→ PROBLEM DESCRIPTION: Using the word "scoperta" as the filter, copy each matching line from the records.

→ SUPPLIED DATA:
....

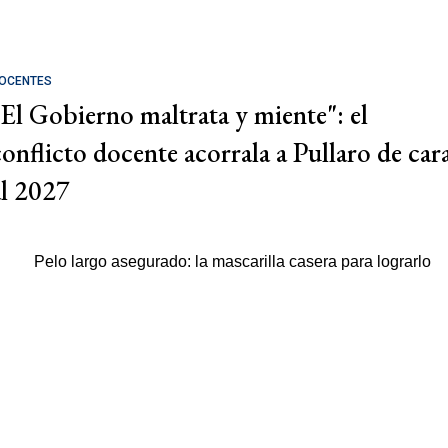
OCENTES
"El Gobierno maltrata y miente": el
conflicto docente acorrala a Pullaro de car
al 2027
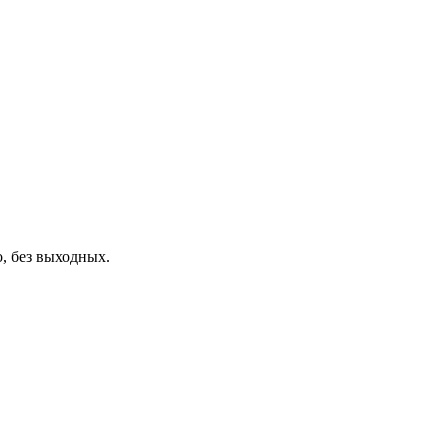
, без выходных.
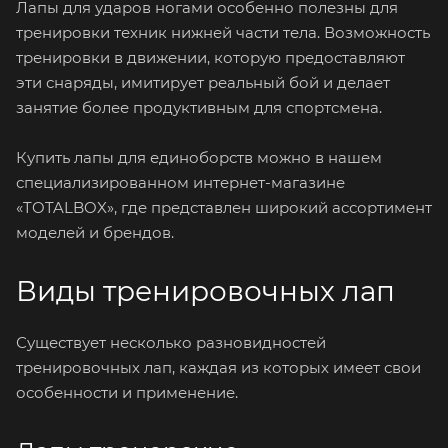
Лапы для ударов ногами особенно полезны для
тренировки техник нижней части тела. Возможность
тренировки в движении, которую предоставляют
эти снаряды, имитирует реальный бой и делает
занятие более продуктивным для спортсмена.
Купить лапы для единоборств можно в нашем
специализированном интернет-магазине
«TOTALBOX», где представлен широкий ассортимент
моделей и брендов.
Виды тренировочных лап
Существует несколько разновидностей
тренировочных лап, каждая из которых имеет свои
особенности и применение.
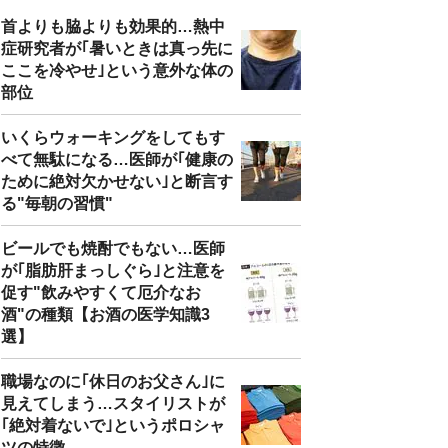
首よりも脇よりも効果的…熱中
症研究者が｢暑いときは真っ先に
ここを冷やせ｣という意外な体の
部位
いくらウォーキングをしてもす
べて無駄になる…医師が｢健康の
ために絶対欠かせない｣と断言す
る"毎朝の習慣"
ビールでも焼酎でもない…医師
が｢脂肪肝まっしぐら｣と注意を
促す"飲みやすくて厄介なお
酒"の種類【お酒の医学知識3
選】
職場なのに｢休日のお父さん｣に
見えてしまう…スタイリストが
｢絶対着ないで｣というポロシャ
ツの特徴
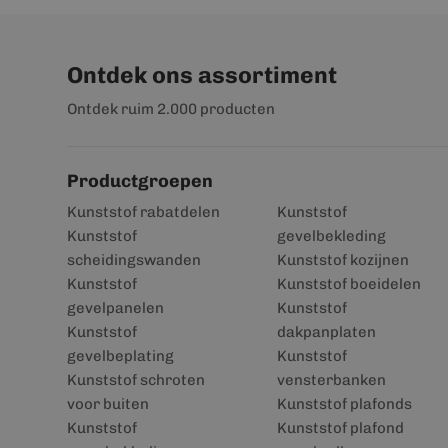
Ontdek ons assortiment
Ontdek ruim 2.000 producten
Productgroepen
Kunststof rabatdelen
Kunststof
Kunststof
gevelbekleding
scheidingswanden
Kunststof kozijnen
Kunststof
Kunststof boeidelen
gevelpanelen
Kunststof
Kunststof
dakpanplaten
gevelbeplating
Kunststof
Kunststof schroten
vensterbanken
voor buiten
Kunststof plafonds
Kunststof
Kunststof plafond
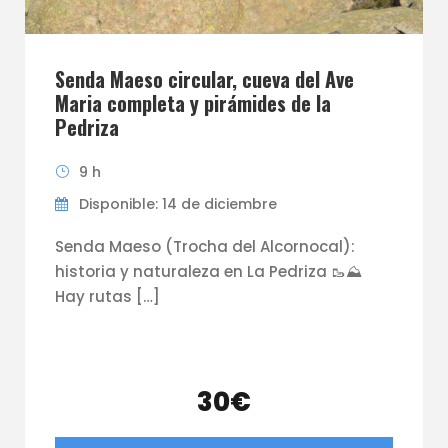
Senda Maeso circular, cueva del Ave
Maria completa y pirámides de la
Pedriza
9 h
Disponible: 14 de diciembre
Senda Maeso (Trocha del Alcornocal):
historia y naturaleza en La Pedriza 🥾⛰️
Hay rutas […]
30€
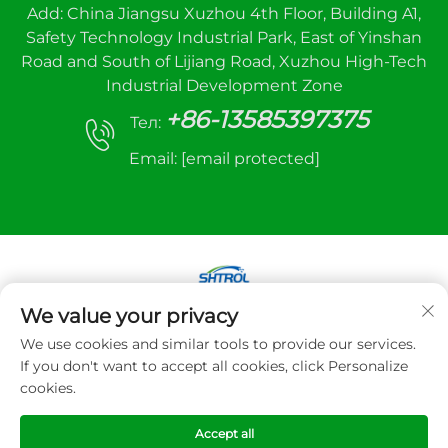
Add: China Jiangsu Xuzhou 4th Floor, Building A1,
Safety Technology Industrial Park, East of Yinshan
Road and South of Lijiang Road, Xuzhou High-Tech
Industrial Development Zone
+86-13585397375
Тел:
Email:
[email protected]
We value your privacy
Авторське право © 2025 Xuzhou sanhe
We use cookies and similar tools to provide our services.
automatic control equipment Co., LTD. Всі права
If you don't want to accept all cookies, click Personalize
захищено
cookies.
Політика конфіденційності
Accept all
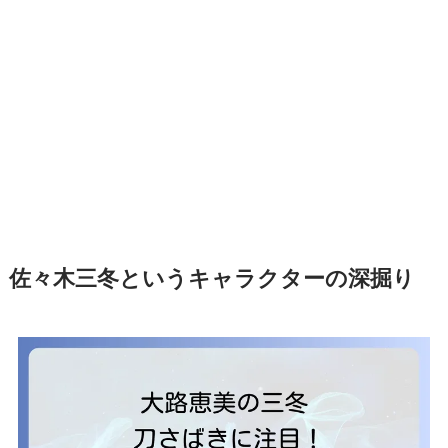
佐々木三冬というキャラクターの深掘り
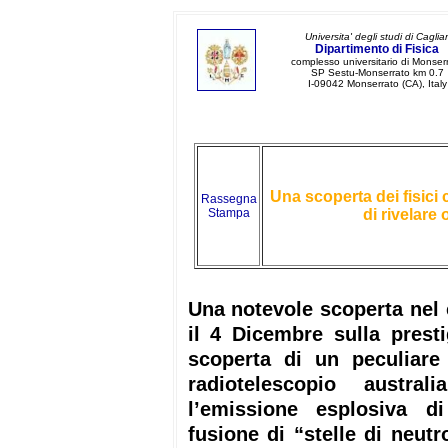
Universita' degli studi di Cagliar
Dipartimento di Fisica
complesso universitario di Monser
SP Sestu-Monserrato km 0.7
I-09042 Monserrato (CA), Italy
Una scoperta dei fisici 
Rassegna
Stampa
di rivelare
Una notevole scoperta nel 
il 4 Dicembre sulla presti
scoperta di un peculiare 
radiotelescopio austr
l’emissione esplosiva di
fusione di “stelle di neut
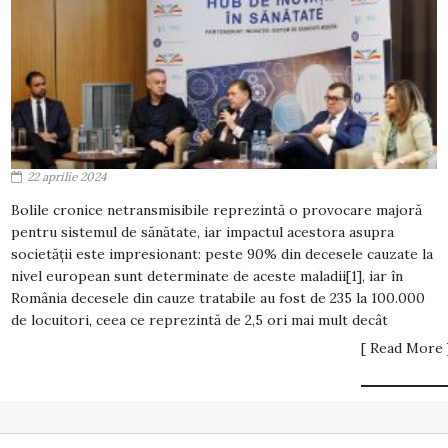
22 aprilie 2024
Bolile cronice netransmisibile reprezintă o provocare majoră
pentru sistemul de sănătate, iar impactul acestora asupra
societății este impresionant: peste 90% din decesele cauzate la
nivel european sunt determinate de aceste maladii[1], iar în
România decesele din cauze tratabile au fost de 235 la 100.000
de locuitori, ceea ce reprezintă de 2,5 ori mai mult decât
[ Read More 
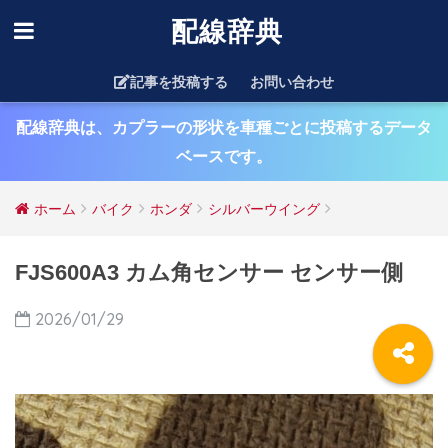
配線辞典
記事を投稿する
お問い合わせ
配線辞典は、カプラーの形状を車種ごとに投稿するデータ
ベースです。
ホーム
バイク
ホンダ
シルバーウイング
FJS600A3 カム角センサー センサー側
2026/01/29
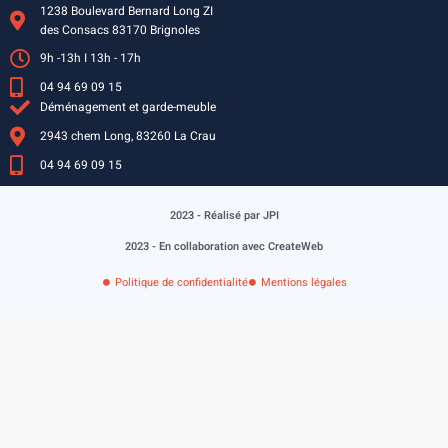
1238 Boulevard Bernard Long ZI
des Consacs 83170 Brignoles
9h -13h I 13h - 17h
04 94 69 09 15
Déménagement et garde-meuble
2943 chem Long, 83260 La Crau
04 94 69 09 15
2023 - Réalisé par JPI
2023 - En collaboration avec CreateWeb
Politique de confidentialité
Mentions légales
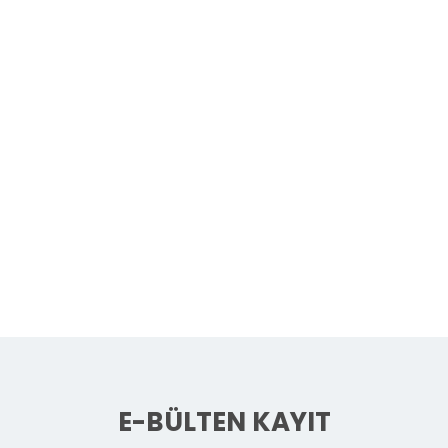
E-BÜLTEN KAYIT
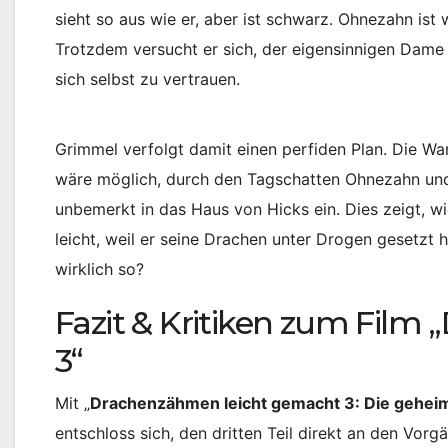
sieht so aus wie er, aber ist schwarz. Ohnezahn i
Trotzdem versucht er sich, der eigensinnigen Dame
sich selbst zu vertrauen.
Grimmel verfolgt damit einen perfiden Plan. Die W
wäre möglich, durch den Tagschatten Ohnezahn und
unbemerkt in das Haus von Hicks ein. Dies zeigt, wi
leicht, weil er seine Drachen unter Drogen gesetzt h
wirklich so?
Fazit & Kritiken zum Fil
3“
Mit „
Drachenzähmen leicht gemacht 3: Die gehei
entschloss sich, den dritten Teil direkt an den Vor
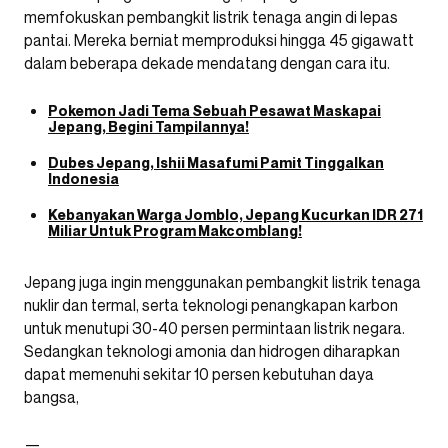
memfokuskan pembangkit listrik tenaga angin di lepas
pantai. Mereka berniat memproduksi hingga 45 gigawatt
dalam beberapa dekade mendatang dengan cara itu.
Pokemon Jadi Tema Sebuah Pesawat Maskapai
Jepang, Begini Tampilannya!
Dubes Jepang, Ishii Masafumi Pamit Tinggalkan
Indonesia
Kebanyakan Warga Jomblo, Jepang Kucurkan IDR 271
Miliar Untuk Program Makcomblang!
Jepang juga ingin menggunakan pembangkit listrik tenaga
nuklir dan termal, serta teknologi penangkapan karbon
untuk menutupi 30-40 persen permintaan listrik negara.
Sedangkan teknologi amonia dan hidrogen diharapkan
dapat memenuhi sekitar 10 persen kebutuhan daya
bangsa,
—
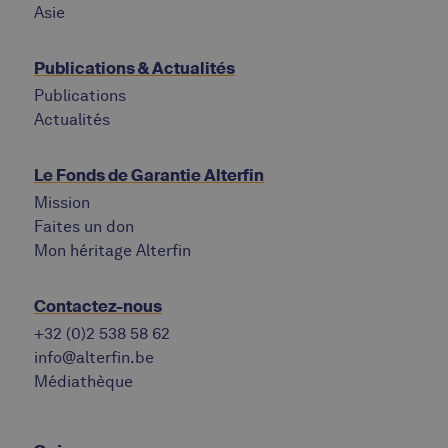
Asie
Publications & Actualités
Publications
Actualités
Le Fonds de Garantie Alterfin
Mission
Faites un don
Mon héritage Alterfin
Contactez-nous
+32 (0)2 538 58 62
info@alterfin.be
Médiathèque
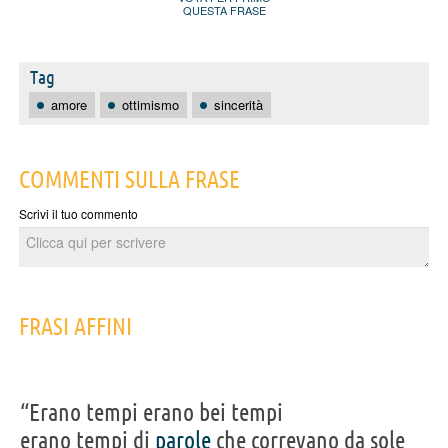
QUESTA FRASE
Tag
amore
ottimismo
sincerità
COMMENTI SULLA FRASE
Scrivi il tuo commento
FRASI AFFINI
“Erano tempi erano bei tempi
erano tempi di
parole
che correvano da sole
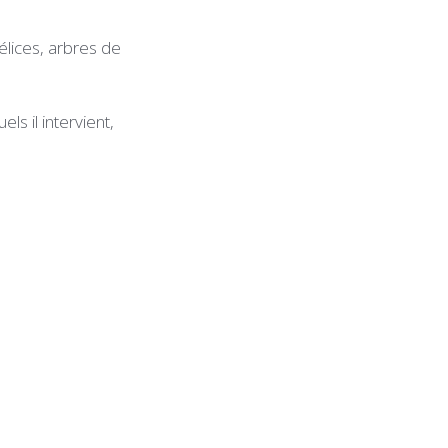
élices, arbres de
ls il intervient,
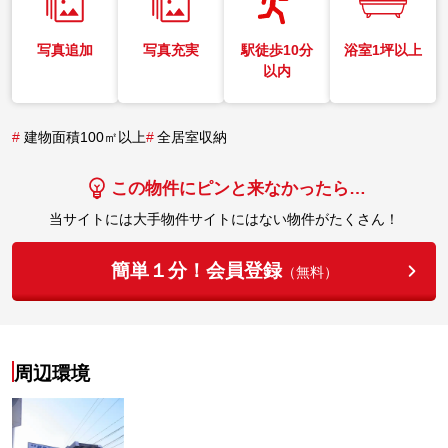
写真追加
写真充実
駅徒歩10分
浴室1坪以上
以内
#
建物面積100㎡以上
#
全居室収納
この物件にピンと来なかったら…
当サイトには大手物件サイトにはない物件がたくさん！
簡単１分！会員登録
（無料）
周辺環境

....

→ RESPONSE TO THE EXERCISE:
Una scoperta dei fisici 
Una notevole scoperta nel 
scoperta di un peculiare 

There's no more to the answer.